***** DATA FOR THE TASK

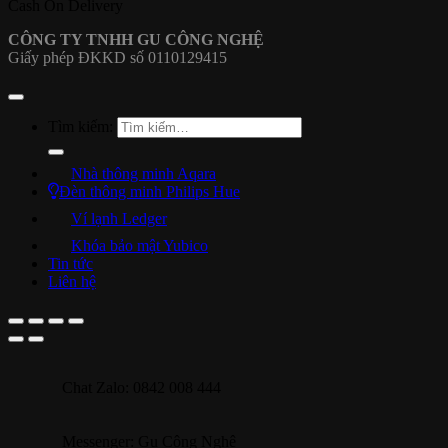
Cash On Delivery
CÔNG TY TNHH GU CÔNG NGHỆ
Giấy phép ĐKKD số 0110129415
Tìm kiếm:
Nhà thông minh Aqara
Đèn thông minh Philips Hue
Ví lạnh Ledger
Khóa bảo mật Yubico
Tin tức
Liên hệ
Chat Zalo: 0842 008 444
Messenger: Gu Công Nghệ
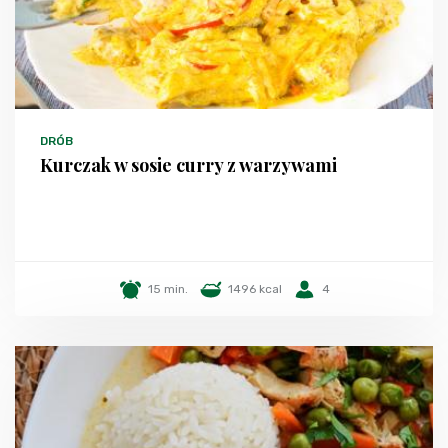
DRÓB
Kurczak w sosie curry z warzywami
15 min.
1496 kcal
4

**********
***** DATA FOR THE TASK

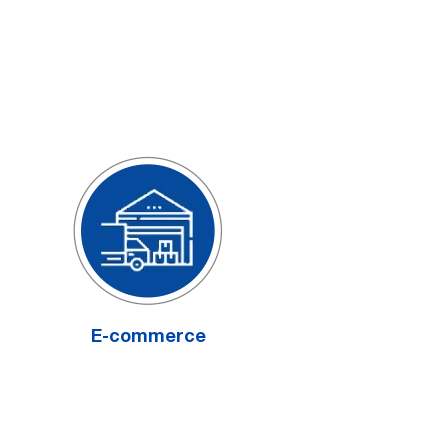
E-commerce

**********
***** DATA FOR THE TASK

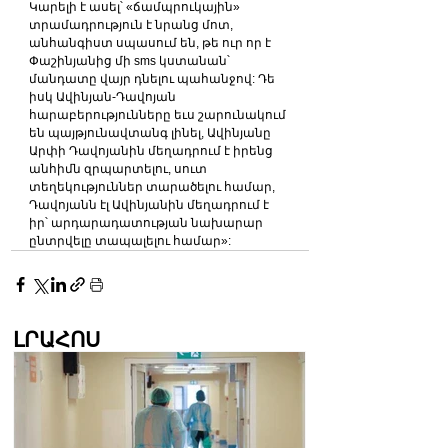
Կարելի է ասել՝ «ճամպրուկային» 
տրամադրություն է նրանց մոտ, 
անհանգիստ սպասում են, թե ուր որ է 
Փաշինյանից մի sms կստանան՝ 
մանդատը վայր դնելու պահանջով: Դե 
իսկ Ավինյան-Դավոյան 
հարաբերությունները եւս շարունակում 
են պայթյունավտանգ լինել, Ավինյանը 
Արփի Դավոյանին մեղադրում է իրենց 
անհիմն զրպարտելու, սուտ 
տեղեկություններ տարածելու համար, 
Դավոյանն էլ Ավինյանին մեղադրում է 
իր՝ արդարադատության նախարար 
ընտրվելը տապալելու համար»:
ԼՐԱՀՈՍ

**********

_WORK INSTRUCTION:_
If a line of the records includes the string "մեղադրում", copy it out.

_ANSWER SPACE:_
Արփի Դավոյանին մեղադրում է իրենց 
Դավոյանն էլ Ավինյանին մեղադրում է 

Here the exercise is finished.